Having met Cleary, and knowing why he used cannabis, it is hard to see
what a custodial sentence would have served. After his earlier offence
last year, he was sentenced to 250 hours of community service and
ended up working it off at Motupipi School.
"Everyone liked him," recalls principal Mark Cullen. "He got stuck in
and gave it his all. We got heaps of jobs done, he even helped paint
part of the school while he was here on top of what he was required to
do."
Born in Christchurch on September 23, 1957, Steve Cleary began his
working career as an apprentice carpenter and had a brief stint in a
tannery before working in Sydney and Singapore where he supervised
multi-storey residential constructions.
After returning to Christchurch, he set up Windsong chimes, eventually
becoming the biggest manufacturer of wind chimes in the country, a
business he would carry on after shifting to Golden Bay. Apart from
his cannabis convictions, he had no other criminal history.
At Cleary's funeral on June 16, the job of spokesperson for his family
fell naturally to his brother, Philip Cleary, a Sydney businessman.
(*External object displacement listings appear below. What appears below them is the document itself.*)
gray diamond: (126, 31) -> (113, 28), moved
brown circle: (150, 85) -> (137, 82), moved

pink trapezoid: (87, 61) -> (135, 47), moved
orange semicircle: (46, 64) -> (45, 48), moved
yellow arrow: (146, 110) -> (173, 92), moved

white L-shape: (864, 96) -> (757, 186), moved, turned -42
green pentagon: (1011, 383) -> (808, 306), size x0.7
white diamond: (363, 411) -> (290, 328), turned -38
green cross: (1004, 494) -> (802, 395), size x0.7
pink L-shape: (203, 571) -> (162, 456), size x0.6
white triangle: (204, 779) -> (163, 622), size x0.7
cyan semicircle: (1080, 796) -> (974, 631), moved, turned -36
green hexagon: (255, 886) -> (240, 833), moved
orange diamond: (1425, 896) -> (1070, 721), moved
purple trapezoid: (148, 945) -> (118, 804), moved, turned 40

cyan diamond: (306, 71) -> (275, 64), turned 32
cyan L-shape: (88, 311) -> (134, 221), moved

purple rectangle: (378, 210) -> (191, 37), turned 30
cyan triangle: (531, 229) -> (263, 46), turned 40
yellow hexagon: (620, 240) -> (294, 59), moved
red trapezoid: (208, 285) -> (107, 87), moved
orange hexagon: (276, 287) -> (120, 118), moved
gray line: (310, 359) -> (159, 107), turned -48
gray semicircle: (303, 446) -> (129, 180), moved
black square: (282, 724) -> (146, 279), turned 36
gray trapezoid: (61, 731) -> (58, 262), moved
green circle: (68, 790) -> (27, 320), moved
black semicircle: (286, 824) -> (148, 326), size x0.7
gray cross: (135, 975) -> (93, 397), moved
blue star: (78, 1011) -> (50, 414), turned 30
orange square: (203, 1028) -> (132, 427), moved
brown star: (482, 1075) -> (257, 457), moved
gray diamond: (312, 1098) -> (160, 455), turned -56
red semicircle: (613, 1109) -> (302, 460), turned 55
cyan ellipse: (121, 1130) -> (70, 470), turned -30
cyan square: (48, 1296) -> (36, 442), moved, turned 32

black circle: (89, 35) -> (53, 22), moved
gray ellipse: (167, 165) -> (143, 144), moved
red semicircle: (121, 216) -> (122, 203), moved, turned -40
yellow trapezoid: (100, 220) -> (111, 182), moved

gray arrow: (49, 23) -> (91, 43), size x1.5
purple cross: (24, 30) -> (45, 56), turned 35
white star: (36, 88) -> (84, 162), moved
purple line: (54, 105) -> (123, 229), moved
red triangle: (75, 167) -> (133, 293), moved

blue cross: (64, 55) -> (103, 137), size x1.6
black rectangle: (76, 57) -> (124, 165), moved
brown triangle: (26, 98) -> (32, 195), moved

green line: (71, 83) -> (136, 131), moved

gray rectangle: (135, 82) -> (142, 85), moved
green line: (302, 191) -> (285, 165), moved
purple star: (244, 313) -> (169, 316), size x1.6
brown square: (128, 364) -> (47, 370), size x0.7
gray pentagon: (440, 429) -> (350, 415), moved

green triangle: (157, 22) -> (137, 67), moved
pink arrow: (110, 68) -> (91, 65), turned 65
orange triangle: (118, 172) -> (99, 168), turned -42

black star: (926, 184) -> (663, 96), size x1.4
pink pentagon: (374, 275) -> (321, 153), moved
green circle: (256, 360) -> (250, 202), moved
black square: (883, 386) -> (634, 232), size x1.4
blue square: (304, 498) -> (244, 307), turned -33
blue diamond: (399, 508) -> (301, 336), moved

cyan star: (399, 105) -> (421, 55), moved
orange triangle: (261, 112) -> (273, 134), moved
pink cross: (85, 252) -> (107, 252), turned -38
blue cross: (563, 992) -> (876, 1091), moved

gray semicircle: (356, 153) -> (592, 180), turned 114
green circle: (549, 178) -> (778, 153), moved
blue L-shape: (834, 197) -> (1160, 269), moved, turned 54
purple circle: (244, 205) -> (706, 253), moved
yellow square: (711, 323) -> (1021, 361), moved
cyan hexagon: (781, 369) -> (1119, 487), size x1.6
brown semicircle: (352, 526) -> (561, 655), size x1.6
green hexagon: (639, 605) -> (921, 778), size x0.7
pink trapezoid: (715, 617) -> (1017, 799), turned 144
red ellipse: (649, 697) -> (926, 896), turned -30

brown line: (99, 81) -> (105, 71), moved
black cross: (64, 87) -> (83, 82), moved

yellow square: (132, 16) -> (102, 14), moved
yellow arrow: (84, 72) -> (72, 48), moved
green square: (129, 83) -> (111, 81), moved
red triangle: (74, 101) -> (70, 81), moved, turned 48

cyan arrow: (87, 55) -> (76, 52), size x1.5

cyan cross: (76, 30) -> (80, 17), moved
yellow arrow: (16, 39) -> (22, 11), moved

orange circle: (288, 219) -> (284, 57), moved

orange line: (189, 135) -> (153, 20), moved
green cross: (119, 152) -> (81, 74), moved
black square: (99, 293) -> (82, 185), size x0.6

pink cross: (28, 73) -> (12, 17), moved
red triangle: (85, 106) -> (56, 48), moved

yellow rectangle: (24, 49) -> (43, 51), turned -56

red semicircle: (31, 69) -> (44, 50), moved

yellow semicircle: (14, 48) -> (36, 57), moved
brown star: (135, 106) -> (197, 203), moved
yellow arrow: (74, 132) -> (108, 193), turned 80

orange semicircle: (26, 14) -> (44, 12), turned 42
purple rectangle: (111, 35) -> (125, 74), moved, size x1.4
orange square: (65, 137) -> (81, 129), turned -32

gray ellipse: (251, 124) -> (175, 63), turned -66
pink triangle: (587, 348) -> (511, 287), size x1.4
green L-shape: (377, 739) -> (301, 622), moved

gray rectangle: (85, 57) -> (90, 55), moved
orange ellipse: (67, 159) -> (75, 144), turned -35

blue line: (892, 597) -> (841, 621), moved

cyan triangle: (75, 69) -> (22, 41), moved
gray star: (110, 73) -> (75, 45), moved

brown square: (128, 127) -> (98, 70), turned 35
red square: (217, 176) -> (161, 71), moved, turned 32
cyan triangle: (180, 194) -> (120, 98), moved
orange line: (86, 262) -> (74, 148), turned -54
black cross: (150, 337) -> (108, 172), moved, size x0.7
In
his eulogy, he blamed the justice system of this country for failing
in its responsibility to protect its citizen.
"Steve did not die well. He died alone, scared, afraid, among
strangers. Now, family members are being punished by the justice
system for the rest of their lives."
Ironically, perhaps, Corrections Minister Damien O'Connor is the first
to agree: "This is a tragic case, it just shouldn't have happened. But
if there is one good thing that has come out of it, it's that
Corrections and Health departments have seen the need to come together
to cooperate like never before."
POSTSCRIPT: The independent prison inspectorate has completed its
draft report into Cleary's death, with the final version expected to
be released early next year. The Christchurch coroner's office has yet
to schedule a date for a formal inquest.